If you’re looking to participate in this project, here are a few steps to help you get started.

Please note that as mentioned in the proposal, we expect you to have some knowledge of computational neuroscience and computational modelling already, since the project period is unfortunately too short for you to learn it all from scratch and then convert models. Ideally, you should have already worked with some biophysically detailed models using the specialist simulation tools (NEURON/Brian/Arbor/NEST/etc).

1 Familiarise yourself with NeuroML

It is necessary for this project that you understand what/how NeuroML is and are able to use the Python API to build and simulate models. When converting published models, one is often also required to extend NeuroML using LEMS. So you should have some idea of what LEMS is.

You can go through the tutorials and other information here:

https://docs.neuroml.org/Userdocs/GettingStarted.html

You should also go through the paper on NeuroML, which will give you a good idea of what the NeuroML ecosystem is and what it does:

You should be able to install the software stack and run all the examples in the documentation. This will tell you that your system is set up to use NeuroML and simulate models.

2 Understand how to convert a model

A walk through of a recent conversion of a single cell is here:

https://docs.neuroml.org/Userdocs/Walkthroughs/RayEtAl2020/RayEtAl2020.html

There are a number of converted models here that you can look at (and play with) too (this list is also included in the eLife paper linked to above):

3 Find a few candidate models to convert (or develop, if you are doing your own)

A good place to look for models is ModelDB:

A good model to convert, for example, is the one developed in this paper:

https://www.cell.com/cell-reports/fulltext/S2211-1247(23)00585-5

The source code is here:

Another good model is the one from this paper:

Source:

(These are both quite large models, so we would work on converting a part of them—as far as we can get in the project period)

Note that most biophysically detailed models will use specialist tools such as NEURON, so you will need to have some idea of how NEURON works to be able to translate the model from NEURON to NeuroML.

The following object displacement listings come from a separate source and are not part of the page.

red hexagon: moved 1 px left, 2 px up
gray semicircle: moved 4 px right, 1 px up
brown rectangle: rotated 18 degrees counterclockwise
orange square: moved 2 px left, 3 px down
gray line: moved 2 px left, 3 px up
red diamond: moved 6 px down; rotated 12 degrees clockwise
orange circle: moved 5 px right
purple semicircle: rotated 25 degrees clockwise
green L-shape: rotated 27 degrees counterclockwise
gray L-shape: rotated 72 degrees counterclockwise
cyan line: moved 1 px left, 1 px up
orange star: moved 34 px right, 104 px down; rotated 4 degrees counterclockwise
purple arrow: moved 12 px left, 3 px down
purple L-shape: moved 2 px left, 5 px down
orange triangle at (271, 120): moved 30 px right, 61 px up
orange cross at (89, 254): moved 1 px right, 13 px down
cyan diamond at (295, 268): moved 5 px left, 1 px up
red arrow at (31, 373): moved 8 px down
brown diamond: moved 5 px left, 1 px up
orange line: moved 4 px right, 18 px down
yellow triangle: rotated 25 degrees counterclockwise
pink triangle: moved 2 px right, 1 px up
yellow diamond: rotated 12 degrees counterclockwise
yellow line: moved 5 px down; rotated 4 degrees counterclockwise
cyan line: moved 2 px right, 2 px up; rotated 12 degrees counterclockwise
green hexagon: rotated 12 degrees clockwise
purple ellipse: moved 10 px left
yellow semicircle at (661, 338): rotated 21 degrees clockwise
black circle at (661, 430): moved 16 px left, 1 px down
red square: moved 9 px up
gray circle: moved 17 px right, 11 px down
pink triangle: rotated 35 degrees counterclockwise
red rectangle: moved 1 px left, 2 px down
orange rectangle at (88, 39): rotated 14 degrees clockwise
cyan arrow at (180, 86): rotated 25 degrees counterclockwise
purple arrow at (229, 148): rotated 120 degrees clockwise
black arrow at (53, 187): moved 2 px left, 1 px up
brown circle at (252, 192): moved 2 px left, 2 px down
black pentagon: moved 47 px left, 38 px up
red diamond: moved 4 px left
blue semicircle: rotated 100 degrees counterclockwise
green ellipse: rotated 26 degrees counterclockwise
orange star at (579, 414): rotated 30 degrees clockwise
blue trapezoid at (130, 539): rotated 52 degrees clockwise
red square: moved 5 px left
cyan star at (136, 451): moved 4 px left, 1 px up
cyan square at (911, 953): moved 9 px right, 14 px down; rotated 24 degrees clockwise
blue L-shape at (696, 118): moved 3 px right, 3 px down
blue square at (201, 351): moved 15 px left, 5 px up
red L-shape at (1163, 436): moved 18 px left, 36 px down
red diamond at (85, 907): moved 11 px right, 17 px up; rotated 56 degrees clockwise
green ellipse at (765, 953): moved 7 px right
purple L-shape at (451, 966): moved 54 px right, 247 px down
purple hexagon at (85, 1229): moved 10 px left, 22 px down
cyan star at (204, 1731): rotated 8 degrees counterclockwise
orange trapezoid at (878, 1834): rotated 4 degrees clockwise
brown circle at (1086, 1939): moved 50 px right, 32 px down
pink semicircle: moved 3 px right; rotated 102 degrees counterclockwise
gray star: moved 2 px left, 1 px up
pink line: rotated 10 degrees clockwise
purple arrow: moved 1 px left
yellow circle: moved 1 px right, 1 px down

https://neuron.yale.edu/neuron/

However, this will depend on the model you choose to convert, so do take a look at it and focus on the tool that the model is using. The above two tools use NEURON via NetPyNE.

4 Write your proposal

You will need to submit a proposal via the GSoC website etc. and then these will be evaluated by the mentors to decide which proposal will be accepted. A few things to note:

  • only one candidate can be accepted for each project, unfortunately
  • we do not yet know what projects Google will provide slots for, so it is also possible that this project does not get a slot at all :frowning:

So, please do go through other projects too and decide which ones you want to spend your time on. You can, as far as I am aware, submit proposals for multiple projects (but please check the GSoC documentation for contributors and confirm things like your eligibility before spending your time working on this).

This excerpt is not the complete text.